Come vedete da questi episodi il libro che ho scritto avrebbe dovuto avere più del doppio di pagine se avessi voluto raccontare veramente tutto, ma non si può avere tutto dalla vita. Più ci penso e più vedo quanto sia stata veramente interessante e piena di imprevisti e avventure la nostra esperienza a Telecapodistria e, guardando indietro, mi permetterete di essere immodestamente orgoglioso di quanto siamo riusciti a fare.

Per finire questo breve intervento un piccolo appunto tecnico che si dovrebbe riferire al basket, ma che, of all things, ho visto fare magistralmente su un campo di calcio. Guardate le reti di Manchester City-Brentford, segnatamente la seconda rete segnata in contropiede da Haaland direttamente sul lungo rilancio del portiere. La belva vichinga scatta molto più velocemente rispetto al difensore che lo marcava, quando gli va oltre gli taglia la strada facendolo rallentare per non tamponarlo (lo dice anche il codice della strada: chi tampona ha sempre torto a prescindere) e poi riaccelera rimanendo solo per segnare con un elegante scavetto sul portiere.

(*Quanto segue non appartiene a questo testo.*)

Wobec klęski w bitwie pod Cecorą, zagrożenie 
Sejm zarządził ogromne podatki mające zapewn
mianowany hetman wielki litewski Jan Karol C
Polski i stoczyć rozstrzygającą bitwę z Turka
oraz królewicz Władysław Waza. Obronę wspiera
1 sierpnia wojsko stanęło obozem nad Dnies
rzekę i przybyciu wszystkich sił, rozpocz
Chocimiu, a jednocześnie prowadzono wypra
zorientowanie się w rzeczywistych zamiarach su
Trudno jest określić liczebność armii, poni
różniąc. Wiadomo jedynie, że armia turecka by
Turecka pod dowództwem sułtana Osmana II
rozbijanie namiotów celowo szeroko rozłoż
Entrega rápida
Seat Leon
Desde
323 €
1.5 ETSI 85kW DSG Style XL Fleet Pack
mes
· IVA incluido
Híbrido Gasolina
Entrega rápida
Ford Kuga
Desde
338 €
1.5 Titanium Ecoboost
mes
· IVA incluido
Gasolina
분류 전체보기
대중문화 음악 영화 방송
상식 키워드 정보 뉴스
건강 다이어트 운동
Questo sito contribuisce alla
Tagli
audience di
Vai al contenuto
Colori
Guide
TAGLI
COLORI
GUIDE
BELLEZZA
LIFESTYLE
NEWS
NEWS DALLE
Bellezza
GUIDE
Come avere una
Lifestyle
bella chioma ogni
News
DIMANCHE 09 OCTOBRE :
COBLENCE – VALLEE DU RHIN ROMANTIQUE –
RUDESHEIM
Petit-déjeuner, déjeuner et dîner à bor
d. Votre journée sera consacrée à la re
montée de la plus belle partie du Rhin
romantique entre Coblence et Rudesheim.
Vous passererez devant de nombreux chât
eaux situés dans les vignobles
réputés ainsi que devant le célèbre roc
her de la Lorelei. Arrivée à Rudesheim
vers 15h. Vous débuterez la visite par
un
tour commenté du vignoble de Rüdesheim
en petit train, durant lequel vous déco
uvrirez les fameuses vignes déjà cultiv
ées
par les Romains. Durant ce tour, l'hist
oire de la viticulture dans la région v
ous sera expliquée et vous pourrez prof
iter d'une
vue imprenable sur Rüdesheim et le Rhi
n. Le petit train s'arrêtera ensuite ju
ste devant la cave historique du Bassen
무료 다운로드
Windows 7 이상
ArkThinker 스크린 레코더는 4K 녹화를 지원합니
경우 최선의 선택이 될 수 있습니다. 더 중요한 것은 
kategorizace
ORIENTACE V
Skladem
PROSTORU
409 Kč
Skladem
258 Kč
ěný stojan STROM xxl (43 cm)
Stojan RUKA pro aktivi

Quello che ha fatto, cioè superare l’avversario, poi tagliargli la strada per farlo rallentare e infine riaccelerare era ai tempi antichi un’azione di assoluta routine nel basket e si chiamava autoblocco che si metteva in opera regolarmente dopo un taglio dietro, backdoor si dice oggi. Ora, anche vedendo le Olimpiadi con le difese a uomo soprattutto americane in sciagurato anticipo (ovviamente molto più sciagurato chi poi passava loro la palla in mano e altrettanto sciagurato chi non partiva in backdoor), l’autoblocco avrebbe potuto a mio avviso essere un’arma totale, sempre che qualcuno avesse saputo che esiste e si può fare. Sulla difesa in anticipo scatti dietro, tagli la strada al difensore in recupero, lo lasci dietro, riparti e sei in soprannumero clamoroso. Ovviamente una cosa mai vista in due settimane. E per vederla devo vedere calcio e Haaland. Che vergogna.